The performances were also engaging, particularly from the secondary characters. Dave Lamb's Isaac and Brendan McCallum's Abaddon were particular standouts here. McCallum's Abaddon was a perfect foil for Lot (Scott Gooding). He established a genial and warm relationship but maintained the strong presence and motives of the working everyman. Lamb's Isaac existed in the background and did so beautifully. I found myself constantly drawn to him; a commanding presence in the work and one who never forgot that he could be being watched at any moment.
After the excitement that was the first act, the second was jarring. Now the audience found themselves in a seating bank, watching what appeared to be a straight play/family drama – admittedly one set in a cave following the levelling of the family's city and the turning of their friends into pillars of salt. This act was technically solid but after the rampant madness of the first, it was difficult to engage.
It felt like two separate plays/adaptations of the same source material. The text also started to more clearly show itself in the second act.

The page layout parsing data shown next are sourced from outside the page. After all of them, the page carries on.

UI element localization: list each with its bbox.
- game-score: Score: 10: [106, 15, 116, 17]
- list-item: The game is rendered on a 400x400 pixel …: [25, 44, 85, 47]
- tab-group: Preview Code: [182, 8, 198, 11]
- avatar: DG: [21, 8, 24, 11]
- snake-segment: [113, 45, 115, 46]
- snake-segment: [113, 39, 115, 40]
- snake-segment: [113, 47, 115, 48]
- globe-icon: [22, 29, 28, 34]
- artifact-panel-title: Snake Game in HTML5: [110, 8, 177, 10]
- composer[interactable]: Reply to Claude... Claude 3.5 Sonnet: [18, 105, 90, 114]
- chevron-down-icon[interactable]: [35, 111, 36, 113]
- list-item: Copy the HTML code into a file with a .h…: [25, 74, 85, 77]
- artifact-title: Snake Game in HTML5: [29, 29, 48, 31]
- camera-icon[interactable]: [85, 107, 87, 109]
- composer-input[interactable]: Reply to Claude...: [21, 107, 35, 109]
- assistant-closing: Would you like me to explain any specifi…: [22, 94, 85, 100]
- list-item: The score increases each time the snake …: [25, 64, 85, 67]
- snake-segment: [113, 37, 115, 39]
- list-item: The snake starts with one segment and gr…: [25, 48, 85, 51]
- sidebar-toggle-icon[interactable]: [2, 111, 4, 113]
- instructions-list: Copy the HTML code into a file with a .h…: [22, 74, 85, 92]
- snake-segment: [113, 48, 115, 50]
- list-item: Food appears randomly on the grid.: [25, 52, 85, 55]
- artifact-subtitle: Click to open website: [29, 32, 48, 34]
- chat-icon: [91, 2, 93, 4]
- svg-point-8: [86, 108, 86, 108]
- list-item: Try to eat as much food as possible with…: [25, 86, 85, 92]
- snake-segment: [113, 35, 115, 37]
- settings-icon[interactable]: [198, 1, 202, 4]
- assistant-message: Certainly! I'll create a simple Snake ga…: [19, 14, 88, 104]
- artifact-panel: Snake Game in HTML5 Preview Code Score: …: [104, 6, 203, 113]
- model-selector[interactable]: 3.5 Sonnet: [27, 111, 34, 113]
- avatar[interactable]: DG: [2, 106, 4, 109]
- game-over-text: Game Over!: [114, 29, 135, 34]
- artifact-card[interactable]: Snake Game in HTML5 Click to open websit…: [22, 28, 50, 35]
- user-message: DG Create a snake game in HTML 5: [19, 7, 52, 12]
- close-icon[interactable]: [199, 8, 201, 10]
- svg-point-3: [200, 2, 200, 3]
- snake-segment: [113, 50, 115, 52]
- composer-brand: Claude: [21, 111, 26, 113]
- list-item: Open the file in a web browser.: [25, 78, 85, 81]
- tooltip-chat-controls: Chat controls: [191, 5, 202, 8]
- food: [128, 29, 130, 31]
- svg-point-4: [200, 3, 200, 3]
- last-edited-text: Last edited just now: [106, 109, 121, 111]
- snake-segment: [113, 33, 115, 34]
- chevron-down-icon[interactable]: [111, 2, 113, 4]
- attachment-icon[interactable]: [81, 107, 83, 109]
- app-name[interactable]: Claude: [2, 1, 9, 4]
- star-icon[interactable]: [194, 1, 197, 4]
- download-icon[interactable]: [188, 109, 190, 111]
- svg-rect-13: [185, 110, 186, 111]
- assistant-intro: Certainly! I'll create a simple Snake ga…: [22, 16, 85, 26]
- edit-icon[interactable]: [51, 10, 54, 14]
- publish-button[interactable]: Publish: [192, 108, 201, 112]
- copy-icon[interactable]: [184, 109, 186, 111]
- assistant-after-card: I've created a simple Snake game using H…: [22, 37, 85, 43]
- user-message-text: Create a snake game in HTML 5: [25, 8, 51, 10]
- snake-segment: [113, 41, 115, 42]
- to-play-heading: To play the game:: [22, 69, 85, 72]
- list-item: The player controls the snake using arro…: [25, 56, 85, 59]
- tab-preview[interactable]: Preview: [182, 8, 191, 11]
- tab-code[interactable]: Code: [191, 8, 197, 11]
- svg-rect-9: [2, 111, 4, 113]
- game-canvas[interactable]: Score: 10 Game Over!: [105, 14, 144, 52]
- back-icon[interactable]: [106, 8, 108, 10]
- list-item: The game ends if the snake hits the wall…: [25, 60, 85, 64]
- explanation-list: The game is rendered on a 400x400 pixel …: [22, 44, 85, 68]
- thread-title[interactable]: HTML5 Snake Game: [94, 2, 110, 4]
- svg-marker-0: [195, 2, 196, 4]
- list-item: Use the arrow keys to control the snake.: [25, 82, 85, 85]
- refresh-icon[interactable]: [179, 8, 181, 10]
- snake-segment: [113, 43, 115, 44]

No longer hiding itself behind the stellar direction, Kilpatrick's, admittedly exquisitely beautiful words, floundered in performance. There was too much poetry in the work, too much beauty and it cheapened the story of the family on stage. The second act was a disappointing end to a show that was so exciting during the first.
Despite that end, The City They Burned is a work to be immensely proud of. A huge congratulations to all involved and a massive thank you for the introduction to watermelon, prosciutto and feta, it really is "just one of those combinations".